William of Newburgh was born in 1136 in the Yorkshire town of Bridlington but as a youth moved to the Augustinian Priory at Newburgh where he lived for the rest of his life. From an early age, his superiors in the priory realized he had great scholarly talents and urged him to make use of them. His life’s work was culminated in his Historia Rerum Anglicarum, a chronicle of English history from 1066 until the year of his death, 1098.
His chronicle has been praised since it was written and is still readable today. It was particularly valued for the details of The Anarchy under Stephen of England and its glimpses into 12th century life.

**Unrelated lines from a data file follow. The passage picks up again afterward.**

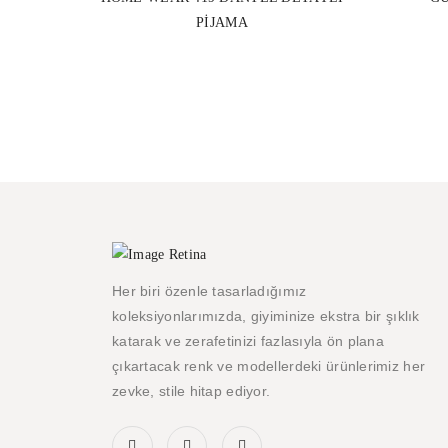
PIJAMA
Her biri özenle tasarladığımız
koleksiyonlarımızda, giyiminize ekstra bir şıklık
katarak ve zerafetinizi fazlasıyla ön plana
çıkartacak renk ve modellerdeki ürünlerimiz her
zevke, stile hitap ediyor.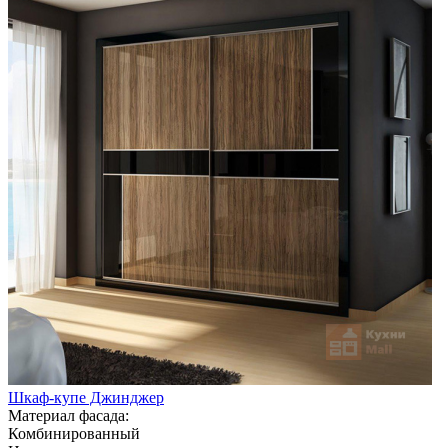
Шкаф-купе Джинджер
Материал фасада:
Комбинированный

William was one of the earliest writers to discuss vampires, though this was not a word he used or probably knew. He called them by the Latin term ‘sanguisua’ which meant blood suckers; more specifically – leeches.
He was not a vampirologist in the modern sense – he did not chronicle the vampires and other paranormal events for the purpose of sharing the knowledge of them. As a man of his time and his religious life, he used them as a way of showing people the evils that could befall them if they led a life of sin.
Whilst he did accept the existence of revenants and vampires, he was also aware people would be skeptical about the stories. He even made reference to people ‘not easily believing’ that corpses, rose from their graves and walked around the streets without the ‘ample testimony’ which supported the stories.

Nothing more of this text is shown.